Scott Hartle’s home would be surrounded by the project, according to preliminary maps.

He said he was not contacted by the company until recently, and is concerned about potential health impacts of having so many panels close to his family, including his wife, who has an autoimmune condition.

“Why were we excluded? We are in an extreme situation,” Hartle said.

The company asked him to write down his concerns and they would follow up with him.

Invenergy encouraged the public to fill out comment cards and will consider additional public meetings.

After a permit application is submitted with the county, property owners within the proposed project footprint and adjoining neighbors are notified by mail.

Project helps landowners

Some farmers see the benefit of leasing their land to a solar company for the needed revenues. An extended drought has made farming more difficult to make a living.

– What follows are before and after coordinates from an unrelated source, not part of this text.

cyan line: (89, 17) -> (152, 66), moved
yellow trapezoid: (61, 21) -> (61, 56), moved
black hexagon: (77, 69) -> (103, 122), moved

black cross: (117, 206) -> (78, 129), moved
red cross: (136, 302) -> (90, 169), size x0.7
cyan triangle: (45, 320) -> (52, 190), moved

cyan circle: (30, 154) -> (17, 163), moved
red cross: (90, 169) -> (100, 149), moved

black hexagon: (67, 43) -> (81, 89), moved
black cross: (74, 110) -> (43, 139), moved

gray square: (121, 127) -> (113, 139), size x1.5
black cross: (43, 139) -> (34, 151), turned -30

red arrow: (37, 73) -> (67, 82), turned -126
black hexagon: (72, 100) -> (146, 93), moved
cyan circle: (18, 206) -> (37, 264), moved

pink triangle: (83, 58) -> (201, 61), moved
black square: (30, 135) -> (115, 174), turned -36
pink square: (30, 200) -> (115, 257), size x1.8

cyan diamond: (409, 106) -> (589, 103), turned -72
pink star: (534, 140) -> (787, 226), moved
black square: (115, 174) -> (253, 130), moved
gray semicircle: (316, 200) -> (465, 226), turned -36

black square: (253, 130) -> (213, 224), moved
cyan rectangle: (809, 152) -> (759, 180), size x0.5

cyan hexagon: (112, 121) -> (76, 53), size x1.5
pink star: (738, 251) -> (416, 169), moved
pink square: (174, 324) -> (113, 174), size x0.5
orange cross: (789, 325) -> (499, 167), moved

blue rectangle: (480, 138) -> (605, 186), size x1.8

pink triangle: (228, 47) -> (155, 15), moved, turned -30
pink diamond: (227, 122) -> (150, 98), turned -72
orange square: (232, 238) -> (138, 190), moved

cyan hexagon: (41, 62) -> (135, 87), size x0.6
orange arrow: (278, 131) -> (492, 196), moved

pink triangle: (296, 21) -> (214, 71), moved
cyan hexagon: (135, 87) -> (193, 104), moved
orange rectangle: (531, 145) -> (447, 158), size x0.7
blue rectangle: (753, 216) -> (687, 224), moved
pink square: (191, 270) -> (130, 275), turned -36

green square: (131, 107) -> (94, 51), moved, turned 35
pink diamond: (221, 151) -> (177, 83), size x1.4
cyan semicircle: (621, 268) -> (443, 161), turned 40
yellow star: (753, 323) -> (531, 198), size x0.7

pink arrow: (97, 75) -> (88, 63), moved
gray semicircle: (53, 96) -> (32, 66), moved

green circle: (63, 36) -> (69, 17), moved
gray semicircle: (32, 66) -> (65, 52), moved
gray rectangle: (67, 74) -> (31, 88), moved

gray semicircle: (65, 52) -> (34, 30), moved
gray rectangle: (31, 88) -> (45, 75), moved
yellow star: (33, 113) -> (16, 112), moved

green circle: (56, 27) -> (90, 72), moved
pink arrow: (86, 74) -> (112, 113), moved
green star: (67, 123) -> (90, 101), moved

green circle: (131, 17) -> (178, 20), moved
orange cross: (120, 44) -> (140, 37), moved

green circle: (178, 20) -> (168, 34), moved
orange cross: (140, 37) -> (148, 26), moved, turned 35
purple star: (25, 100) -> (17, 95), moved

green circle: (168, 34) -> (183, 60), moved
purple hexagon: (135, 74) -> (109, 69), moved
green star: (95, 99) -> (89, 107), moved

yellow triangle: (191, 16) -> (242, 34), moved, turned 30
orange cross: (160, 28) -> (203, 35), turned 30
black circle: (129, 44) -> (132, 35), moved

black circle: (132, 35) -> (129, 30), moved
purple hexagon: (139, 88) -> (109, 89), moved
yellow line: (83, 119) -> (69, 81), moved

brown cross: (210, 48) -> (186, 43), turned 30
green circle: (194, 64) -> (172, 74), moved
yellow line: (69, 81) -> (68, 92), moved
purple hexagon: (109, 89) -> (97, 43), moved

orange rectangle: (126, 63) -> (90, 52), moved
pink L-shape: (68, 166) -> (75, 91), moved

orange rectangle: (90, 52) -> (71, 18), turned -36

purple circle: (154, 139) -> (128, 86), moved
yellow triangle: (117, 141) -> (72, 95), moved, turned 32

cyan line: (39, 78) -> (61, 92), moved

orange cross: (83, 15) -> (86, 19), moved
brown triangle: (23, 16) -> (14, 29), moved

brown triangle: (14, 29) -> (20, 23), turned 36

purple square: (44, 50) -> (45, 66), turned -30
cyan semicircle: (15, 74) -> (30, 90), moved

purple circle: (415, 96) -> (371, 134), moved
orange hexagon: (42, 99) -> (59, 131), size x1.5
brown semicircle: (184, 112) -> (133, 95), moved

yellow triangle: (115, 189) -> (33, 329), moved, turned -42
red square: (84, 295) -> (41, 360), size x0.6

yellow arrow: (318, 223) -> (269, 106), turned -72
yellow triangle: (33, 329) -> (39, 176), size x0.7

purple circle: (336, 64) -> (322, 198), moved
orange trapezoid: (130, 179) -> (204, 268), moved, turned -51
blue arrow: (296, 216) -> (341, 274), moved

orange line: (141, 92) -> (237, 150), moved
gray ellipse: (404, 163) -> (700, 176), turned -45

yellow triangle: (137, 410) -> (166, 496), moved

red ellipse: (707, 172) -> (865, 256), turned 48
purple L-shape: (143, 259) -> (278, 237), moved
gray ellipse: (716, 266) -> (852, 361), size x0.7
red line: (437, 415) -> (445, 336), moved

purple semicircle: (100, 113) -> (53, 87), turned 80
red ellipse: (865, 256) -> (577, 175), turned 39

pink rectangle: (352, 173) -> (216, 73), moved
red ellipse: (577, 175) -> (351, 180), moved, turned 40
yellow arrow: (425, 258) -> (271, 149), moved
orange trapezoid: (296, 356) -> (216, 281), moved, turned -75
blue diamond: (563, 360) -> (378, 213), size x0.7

“We chose to lease because farming to us has never worked out. We never made any money farming,” said Merle Root.

She hopes to use the money to help support a program to assist veterans with post-traumatic stress disorder.

Invenergy touted multiple project benefits.

Taxes on the project and landowner lease payments would inject more than $16 million into the local economy over the life of the project. Increased tax revenues would help support local education and emergency services, the company said in its information packet.

The solar energy would power 27,000 homes, and the clean power would reduce emissions equivalent to taking 23,000 cars off the road. More than 200 jobs would be created during construction, and up to four full-time positions would be created for operations.

A couple at the meeting said they supported the private property rights of landowners to work with companies in order provide regional energy generation and tax revenue within the existing land-use code.

Resident Landon Wilson, speaking directly to the crowd, urged people to submit letters about their concerns to the Montezuma County Board of County Commissioners about the project.

“That is where we can have the most influence: Go to those meetings, talk to them, they will ultimately decide. These guys are big corporations coming into rural communities with sweet talk. We cannot let this happen,” he said.

Project officials said multiple environmental studies would be conducted to inform project mitigation and designs, including for wildlife, geotechnical, hydrology, vegetation and soil management, wetlands, raptors, cultural values and archaeology, visual impact and more.

The studies will be posted on the Invenergy website, company officials said.

A wildlife corridor near the head of Hovenweep Canyon is part of the plan. The project will consult with Colorado Parks and Wildlife and other agencies.

Mitigating visual impacts on the road to Hovenweep National Monument and Canyons of the Ancients National Monument is a big priority, said Melanie Medeiros, of SWCA Consultants.

If approved by the county and pending a power purchase agreement, construction would take place in 2024 and 2025 and take 16 months. The project would go online in 2025 or 2026.